JEE Main Units and Measurements Previous year Question

21.(JEE Main 2021 (Online) 31st August Morning Shift )

Match List - I with List - II.

List - I		List - II
(a)	Torque	(i)	MLT $^{- 1}$
(b)	Impulse	(ii)	MT $^{- 2}$
(c)	Tension	(iii)	ML $^{2}$ T $^{- 2}$
(d)	Surface Tension	(iv)	MLT $^{- 2}$

Choose the most appropriate answer from the option given below :

(A) (a)-(iii), (b)-(i), (c)-(iv), (d)-(ii)

(B) (a)-(ii), (b)-(i), (c)-(iv), (d)-(iii)

(C) (a)-(i), (b)-(iii), (c)-(iv), (d)-(ii)

(D) (a)-(iii), (b)-(iv), (c)-(i), (d)-(ii)

Correct answer is (A)

torque $τ$ $\to$ ML²T^{$-$ 2} (iii)

Impulse I $\Rightarrow$ MLT^{$-$ 1} (i)

Tension force $\Rightarrow$ MLT^{$-$ 2} (iv)

Surface tension $\Rightarrow$ MT^{$-$ 2} (ii)

Option (a)

22.(JEE Main 2021 (Online) 27th August Morning Shift )

Which of the following is not a dimensionless quantity?
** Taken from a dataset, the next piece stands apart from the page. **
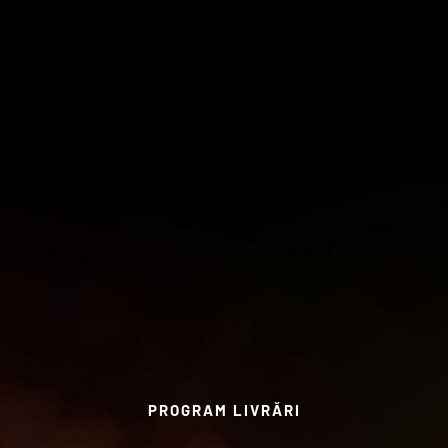
PROGRAM LIVRĂRI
(A) Relative magnetic permeability ( $μ$ _r)

(B) Power factor

(C) Permeability of free space ( $μ$ ₀)

(D) Quality factor

Correct answer is (C)

[ $μ$ _r] = 1 as $μ$ _r = $\frac{μ}{μ_{m}}$

[power factor (cos $ϕ$ )] = 1

$μ_{0} = \frac{B_{0}}{H}$ (unit = NA^{$-$ 2}) : Not dimensionless

[ $μ$ ₀] = [MLT^{$-$ 2}A^{$-$ 2}]

quality factor $(Q) = \frac{E n e r g y s t o r e d}{E n e r g y d i s s i p a t e d p e r c y c l e}$

So Q is unitless & dimensionless.

23.(JEE Main 2021 (Online) 26th August Evening Shift )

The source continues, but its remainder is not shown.